La vergona più forte della positività
La Di Cioccio spiega le dinamiche psicologiche che l'hanno fatta soffrire a lungo: "Mentre le terapie mi consentivano via via di vivere una vita sempre più normale, ad uccidermi è stata una smisurata vergogna di me stessa. Ho vissuto la malattia come fosse una colpa.
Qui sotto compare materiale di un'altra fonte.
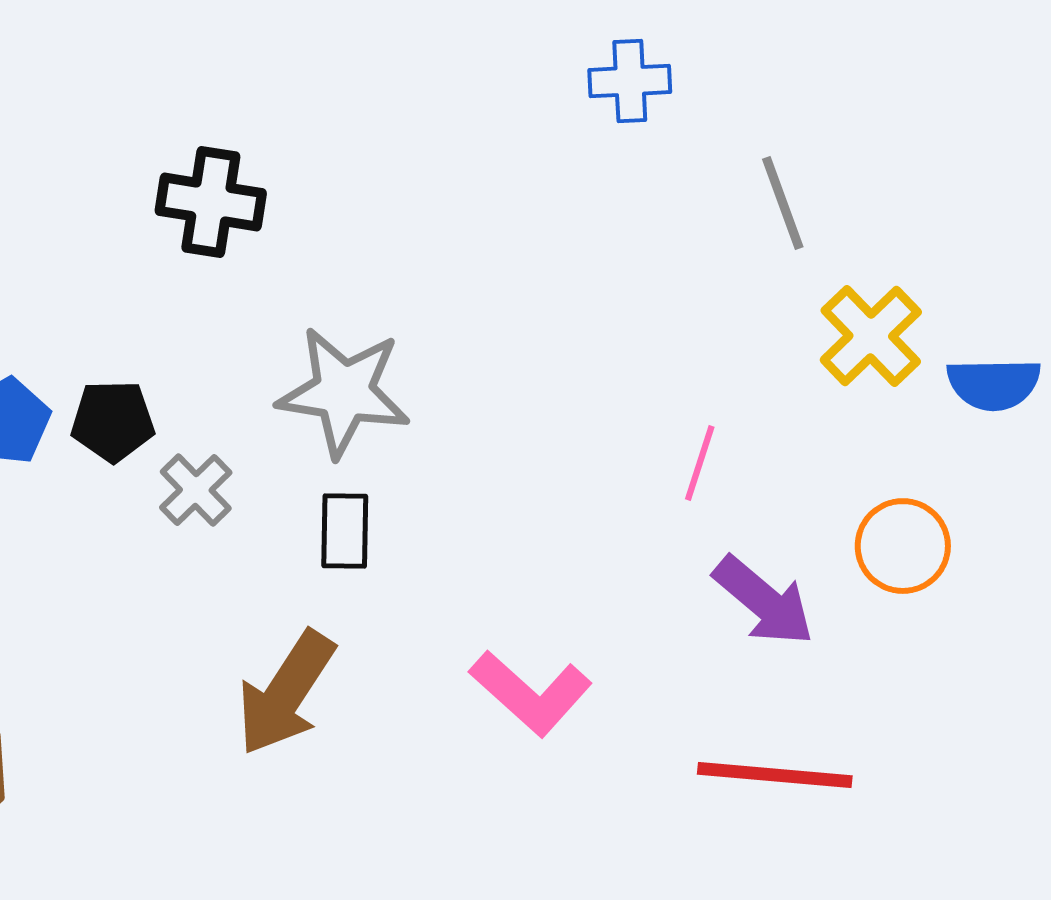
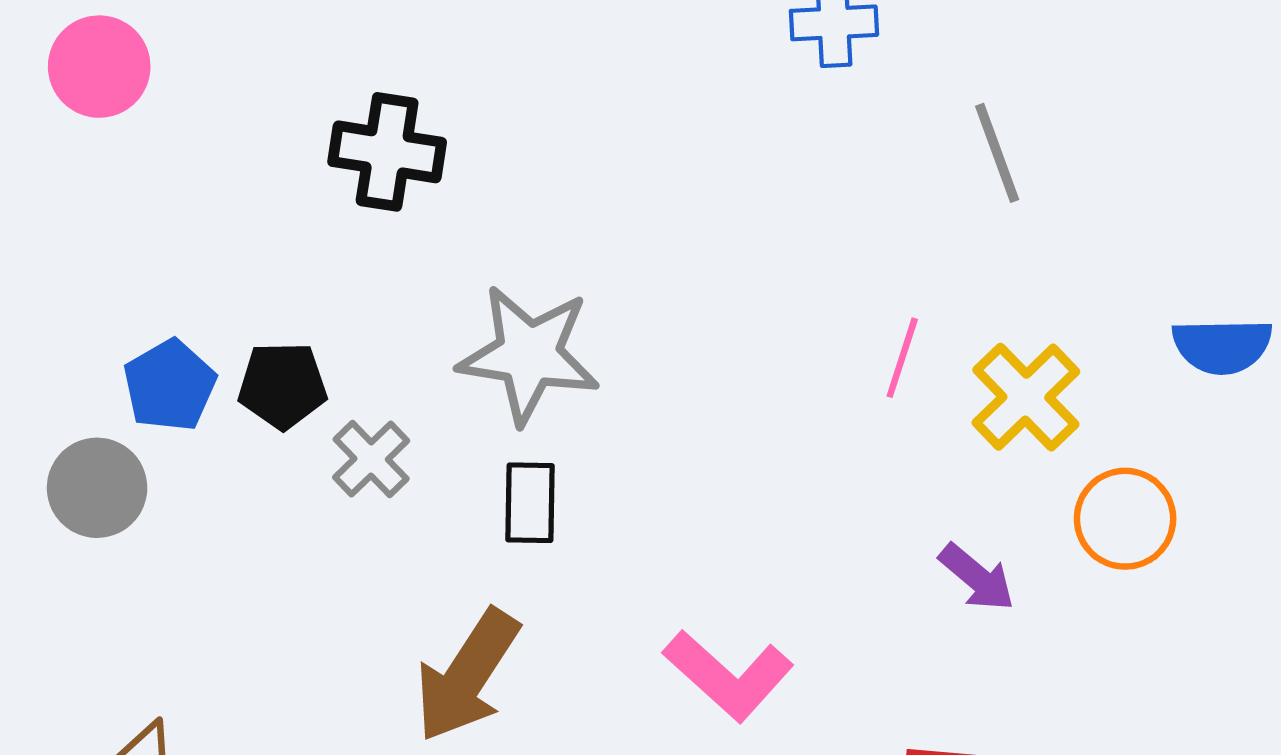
yellow cross: (871, 336) -> (1026, 397), moved
pink line: (700, 463) -> (902, 358), moved
purple arrow: (764, 601) -> (977, 577), size x0.7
Mi sentivo sporca, avevo timore di essere derisa, insultata, squalificata dal pregiudizio che ancora esiste nei confronti di noi sieropositivi. Così per difendermi, ho nascosto la malattia iniziando a vivere una doppia vita. Una sotto le luci della ribalta e un'altra distruttiva e depressa”.
"Ora sono fiera di me"
Poi la reazione, che Elena Di Cioccio racconta così: "Mi sono detta che una vita a metà non è vita, e ho capito che ne sarei morta se non avessi accettato la malattia. Oggi sono fiera di me, non mi vergogno più: l’Hiv è molto diversa da come la si immagina, sono negativizzata e finché mi curo io non posso infettare nessuno. Potete toccarmi, abbracciarmi, baciarmi e tutto il resto. Se volete continuare ad avere paura, io lo accetto, però girate lo sguardo verso il vostro vero nemico. L’ignoranza".